(Records supplied Opens)
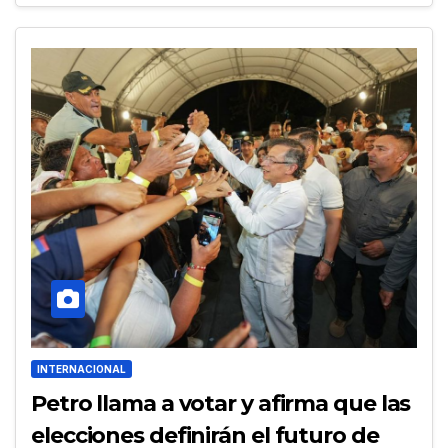
INTERNACIONAL
Petro llama a votar y afirma que las
elecciones definirán el futuro de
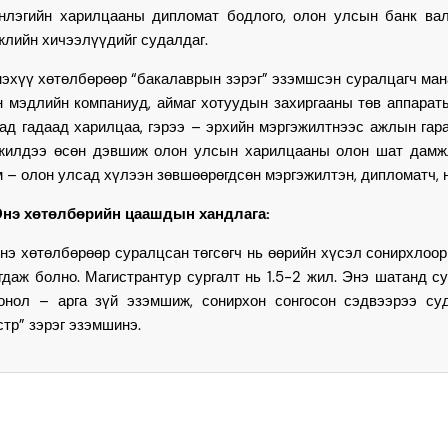
нлэгийн харилцааны дипломат бодлого, олон улсын банк вал
жлийн хичээлүүдийг судалдаг.
ү хөтөлбөрөөр “бакалаврын зэрэг” эзэмшсэн суралцагч манай
н мэдлийн компаниуд, аймаг хотуудын захиргааны төв аппараты
ад гадаад харилцаа, гэрээ – эрхийн мэргэжилтнээс ажлын гар
жилдээ өсөн дэвшиж олон улсын харилцааны олон шат дамжл
м – олон улсад хүлээн зөвшөөрөгдсөн мэргэжилтэн, дипломатч, н
Энэ хөтөлбөрийн цаашдын хандлага:
нэ хөтөлбөрөөр суралцсан төгсөгч нь өөрийн хүсэл сонирхлоо
гдаж болно. Магистрантур сургалт нь 1.5-2 жил. Энэ шатанд с
онол – арга зүй эзэмшиж, сонирхон сонгосон сэдвээрээ су
стр” зэрэг эзэмшинэ.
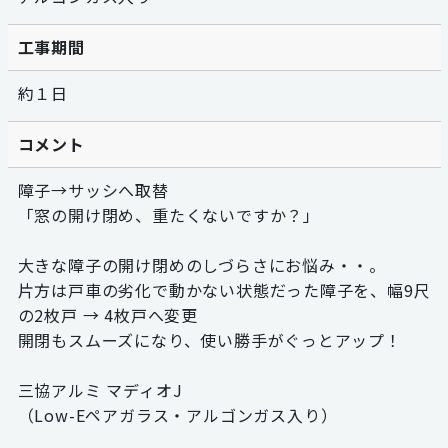
工事期間
約１日
コメント
障子→サッシへ取替
「窓の開け閉め、重たくないですか？」
大きな障子の開け閉めのしづらさにお悩み・・。
片方は戸車の劣化で動かない状態だった障子を、幅9尺
の2枚戸 → 4枚戸へ変更
開閉もスムーズになり、使い勝手がぐっとアップ！
三協アルミ マディオJ
（Low-Eペアガラス・アルゴンガス入り）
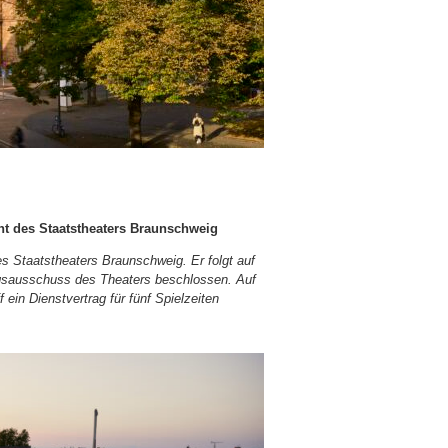
t des Staatstheaters
Braunschweig
es Staatstheaters Braunschweig.
Er folgt auf
gsausschuss des Theaters beschlossen. Auf
in Dienstvertrag für fünf Spielzeiten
(Records supplied Closes)
What is expected:
Every line above in which the word "олон" occurs is to be copied.

Result of the task:
нлэгийн харилцааны дипломат бодлого, олон улсын банк вал
жилдээ өсөн дэвшиж олон улсын харилцааны олон шат дамжл
м – олон улсад хүлээн зөвшөөрөгдсөн мэргэжилтэн, дипломатч, н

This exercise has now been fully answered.